Однажды поздно вечером мы шли по пустынному кварталу доков и складов, такому шумному, оживленному днем. Из одного освещенного окна доносились звуки топота и пения, и мы заглянули туда через грязное оконное стекло.

Это был приморский трактирчик – низкое сводчатое помещение, глинобитный пол, грубые столы и табуреты, горки темных бутылок, пивные бочонки и всего только одна вонючая лампа, шатко висевшая на потолке. За столом сидело восемь мужчин, заунывно тянувших восточную мелодию и отбивавших такт стаканами. Вдруг один увидал наши лица в окне, все замолчали и вскочили. Дверь открылась – протянулись руки и втащили нас внутрь.

– Entrez! Pasen Ustedes! Herein! Herein![4] – кричала вся компания, шумно толкаясь вокруг нас, когда мы вошли в помещение. Коротенький плешивый человек с бородавкой на носу раскачивал, как насос, наши руки вверх и вниз, приговаривая на жаргоне из разных языков:

– Пить, пить! Чего вы хотите, друзья?

– Но мы приглашаем вас… – начал я.

– Это мое заведение! Иностранцы никогда не будут платить в моем заведении! Вина? Пива? Мастики?

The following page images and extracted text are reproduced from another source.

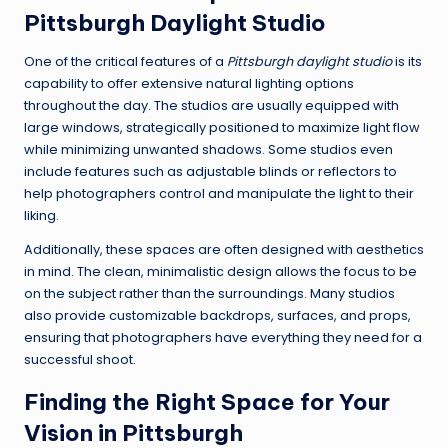
Pittsburgh Daylight Studio
One of the critical features of a
Pittsburgh daylight studio
is its
capability to offer extensive natural lighting options
throughout the day. The studios are usually equipped with
large windows, strategically positioned to maximize light flow
while minimizing unwanted shadows. Some studios even
include features such as adjustable blinds or reflectors to
help photographers control and manipulate the light to their
liking.
Additionally, these spaces are often designed with aesthetics
in mind. The clean, minimalistic design allows the focus to be
on the subject rather than the surroundings. Many studios
also provide customizable backdrops, surfaces, and props,
ensuring that photographers have everything they need for a
successful shoot.
Finding the Right Space for Your
Vision in Pittsburgh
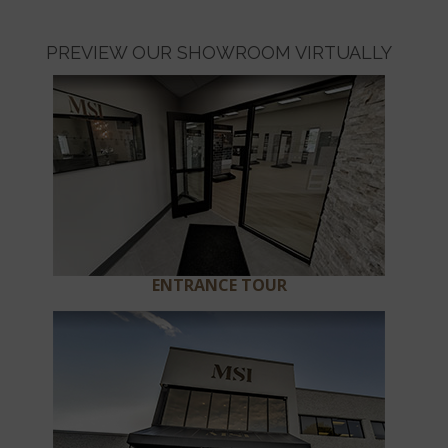
PREVIEW OUR SHOWROOM VIRTUALLY
ENTRANCE TOUR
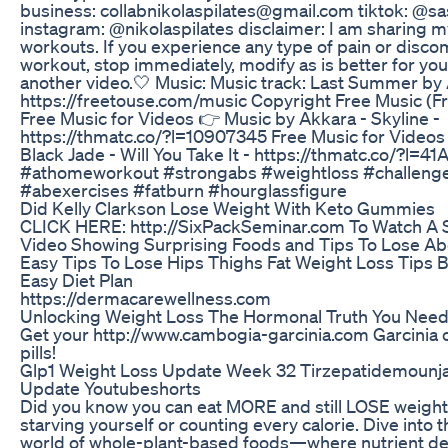
business: collabnikolaspilates@gmail.com tiktok: @sa
instagram: @nikolaspilates disclaimer: I am sharing 
workouts. If you experience any type of pain or discom
workout, stop immediately, modify as is better for you
another video.🤍 Music: Music track: Last Summer by 
https://freetouse.com/music Copyright Free Music (
Free Music for Videos 👉 Music by Akkara - Skyline -
https://thmatc.co/?l=10907345 Free Music for Videos
Black Jade - Will You Take It - https://thmatc.co/?l=
#athomeworkout #strongabs #weightloss #challeng
#abexercises #fatburn #hourglassfigure
Did Kelly Clarkson Lose Weight With Keto Gummies
CLICK HERE: http://SixPackSeminar.com To Watch A 
Video Showing Surprising Foods and Tips To Lose Ab
Easy Tips To Lose Hips Thighs Fat Weight Loss Tips 
Easy Diet Plan
https://dermacarewellness.com
Unlocking Weight Loss The Hormonal Truth You Nee
Get your http://www.cambogia-garcinia.com Garcinia 
pills!
Glp1 Weight Loss Update Week 32 Tirzepatidemounj
Update Youtubeshorts
Did you know you can eat MORE and still LOSE weight
starving yourself or counting every calorie. Dive into t
world of whole-plant-based foods—where nutrient dens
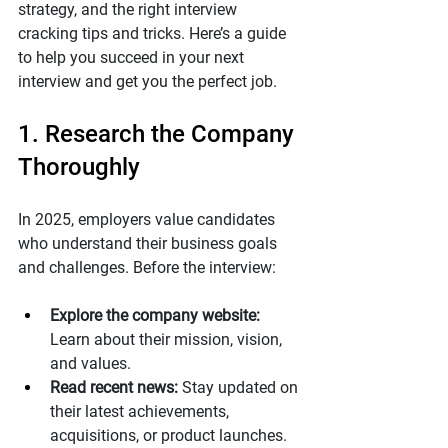
strategy, and the right interview 
cracking tips and tricks. Here’s a guide 
to help you succeed in your next 
interview and get you the perfect job.
1. Research the Company 
Thoroughly
In 2025, employers value candidates 
who understand their business goals 
and challenges. Before the interview:
Explore the company website:
Learn about their mission, vision, 
and values.
Read recent news:
 Stay updated on 
their latest achievements, 
acquisitions, or product launches.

– Кто вы? – спрашивали другие. – Французы, англичане? А, американцы! Мой двоюродный брат, его зовут Георгопулос, живет в Калифорнии. Вы его знаете?

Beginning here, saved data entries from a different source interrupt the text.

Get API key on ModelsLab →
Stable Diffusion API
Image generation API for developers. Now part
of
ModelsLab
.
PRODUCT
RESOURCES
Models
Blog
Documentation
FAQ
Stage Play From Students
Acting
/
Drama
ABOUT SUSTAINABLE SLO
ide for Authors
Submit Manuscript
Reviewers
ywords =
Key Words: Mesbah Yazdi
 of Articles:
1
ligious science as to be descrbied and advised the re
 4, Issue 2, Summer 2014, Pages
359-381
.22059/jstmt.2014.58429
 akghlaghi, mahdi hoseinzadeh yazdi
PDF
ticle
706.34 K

Один говорил по-английски, другой – на ломаном французском, третий – по-неаполитански, четвертый – на левантийско-испанском жаргоне, а другие – на ломаном немецком; все говорили по-гречески и на своеобразном наречии средиземных моряков. Война загнала их с четырех сторон Европы в эту темную лачугу в салоникских доках.

– Как это странно, – сказал человек, говоривший по-английски, – мы встретились здесь случайно, никто из нас раньше и понятия не имел о других. И мы все семеро – плотники. Я грек из Кили на Черном море, и он грек, и он, и он – из Эфеса, Эрзерума и Скутари. Этот человек – итальянец, он жил в Алеппо, в Сирии, а этот вот – француз из Смирны. Прошлую ночь мы сидели здесь, и он заглянул в окно, так же как и вы.